At some point in our adult life we should realize that we are our parents. A man is his father and a woman is her mother. Even if you despised them and swore you'd never be like them, you are in more ways than you think.
My dad and I didn't have a lot in common as I was growing up. I was an artist, religious (even as a pre-schooler), scared of a thrown baseball and not athletic by any stretch of any man's imagination, a pacifist, hippie, writer and musician. My dad was agnostic, a football player in high school, joined the Navy, was a Boy Scout Master, read "Guns and Ammo", was a hunter and fisher.
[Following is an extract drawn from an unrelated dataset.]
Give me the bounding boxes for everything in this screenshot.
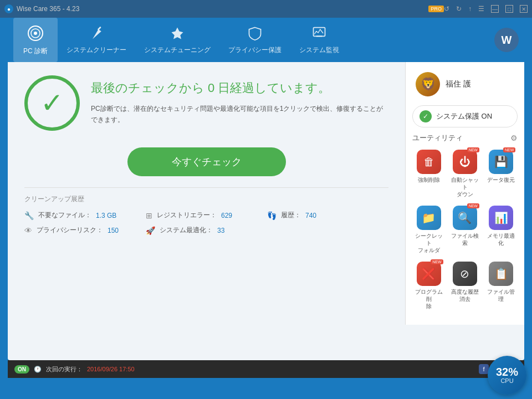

He ridiculed my long hair, my religion, my girlfriends and my politics (I registered as a concientious objector to the Vietnam War). I ran away from home to avoid having to get a haircut on the eve of my high school graduation. My mother found me and told me to come home, my father would leave me alone.
"Father and Son" was my anthem. In short, I wasn't my dad.
We had a cordial but strained relationship for the next few years. I went to college to become a preacher. I know it was difficult for him to introduce me to his friends. One year when I was in my late twenties, I decided I'd go deer hunting with him to try to bridge our gap. He lent me a .308 British infantry rifle that weighed welll... more than anyone would want to carry all day. I think it was calculated to humiliate me in front of his friends. I ended up being the only one in the party to shoot a deer, and I think he was truly proud of me that day. A couple years later, at age 51 he had his first heart attack. As they wheeled him into the operating room for his bypass, he squeezed my hand and said, "Pray for me."
But to digress...It was a ten hour drive to the hunting area. Along the way I saw my dad in some new light. It wasn't quite "revelations" because I knew these things, but I guess I just never really took them in. Along the highway we stopped at gas stations, little grocery marts and a small diner. Everywhere we stopped the people greeted him by name, and he them. My dad shot the breeze with them and they caught up on a year's worth of history in ten or fifteen minutes. He spoke to the new people working at the places as if he'd known them from childhood. He knew waitresses, cashiers, cooks, gas station attendants, forest rangers... and they knew him. He was the quintessential "Good Old Boy". But I knew that, I just never saw it as a virtue until then. Several years later, one of my employees said to me at the end of a day, "Do you know everyone on earth and does everyone know you?" It dawned on me, I was my dad.
Over the next two decades, the realization that I am my dad has become more and more profoundly real. Even my kids have pointed out to me I have the gift of "good old boy gab" he has, I actually have some mechanical abilities I never knew I had until I was forced to use them to raise my family, I avoid conflicts and give people the benefit of a doubt like he does, I let people take advantage of me and give too much sometimes, I stick up for the underdog and make excuses for people's shortcomings and failures, I'll help you even if I had other plans and not say anything, I avoid asking for help if I need it, I talk a mean game but let offenses slide, I bear my pains and sorrows in silence and solitude, I collect stuff and never throw anything away but will give it to you if you need it, my hands are beginning to shake like his do, I even sleep in a chair like he does, hands folded over my belly. Over the last two decades, I've realized I've been blessed to be like my dad.
He is living on borrowed time after two bypass operations and a stent inserted in his heart. He has an artery that is inoperable and waiting to close up for good. I'm blessed to be able to tell him I'm glad I'm his son. I know he's glad too. I never would have thought we'd be like this, but here we are... Father and son, two generations of Good Old Boys, on his front porch last weekend. I'll miss this when its gone.